The ATE and the ATT may coincide in a randomized controlled trial (RCT) due to randomization, but will not generally coincide in an observational study because the exposed and unexposed groups will not be comparable, i.e. they do not have the same characteristics and covariate distributions18. In an RCT, in the case of a continuous outcome, the ATE and CATE and the ATT and CATT will both coincide, i.e., the difference in continuous outcome means across treatment groups is “collapsible”. However, when the outcome is binary, these estimands may not coincide due to non-collapsibility10. Table 1 provides an overview of the causal inference methods that we compare and are described below, including information on the target estimand of each approach (ATE or ATT; and CATE or CATT if covariate adjusted).
Implementation of causal inference methods in a survey study
We study the application of two categories of causal inference approaches: matching and weighting methods. Briefly, matching methods typically identify sets (or minimally, pairs) of exposed and unexposed individuals who have similar characteristics and use these individuals in the regression analysis.

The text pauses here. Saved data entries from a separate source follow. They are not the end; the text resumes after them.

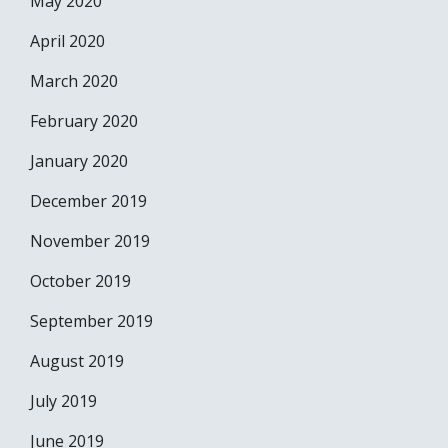
May 2020
April 2020
March 2020
February 2020
January 2020
December 2019
November 2019
October 2019
September 2019
August 2019
July 2019
June 2019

Weighting methods perform weighted regression analysis, where each observation is weighted according to its probability of being exposed. Notably, this is an analogue of survey regression which weights each observation according to its sampling probability into the study (survey weight). A challenge of applying both matching and weighting-based causal inference methods to a survey-sampled population is in using the survey weights, which we call “original survey weights” (OSW), to obtain causal effect estimates that are representative of the target population.
Both matching and weighting methods may rely on both the OSW and on propensity score-based weights10. The propensity score for individual \(i\) is defined as the probability of exposure, conditional on measured covariates: \({e}_{i}=P\left({Z}_{i}=1|{X}_{i1},\dots ,{X}_{ip}\right)\)10. A popular method to calculate propensity scores is to use a logistic model given by \({\text{logit}}\left({e}_{i}\right)={\beta }_{0}+{\beta }_{1}{X}_{i1}+\dots +{\beta }_{p}{X}_{ip}\) where \(p\) is the number of measured covariates10. For both the weighting and matching methods, we consider estimating the propensity scores in two ways: (1) OSW-weighted logistic regression, and (2) logistic regression with OSW as a covariate. In the weighting and matching methods sections below, we describe propensity score-based weights and additional method-specific weights.
Matching methods
Matching methods are generally implemented in three steps: (1) matching exposed and unexposed; (2) assessing covariate balance between the exposure groups and (3) estimating causal effect10. We studied both propensity score and coarsened exact matching (PSM and CEM) implemented using the “MatchIt” package in R. Generally, PSM matches individuals by ensuring that their propensity scores are similar; CEM first “coarsens” variables used for matching, with coarsening being the process of creating bins of values of continuous variables, followed by matching, i.e. ensuring that the coarsened variables are the same in matched individuals. We considered a few approaches, outlined in Fig. 1, to incorporating the survey weights and design in steps 1 and 3.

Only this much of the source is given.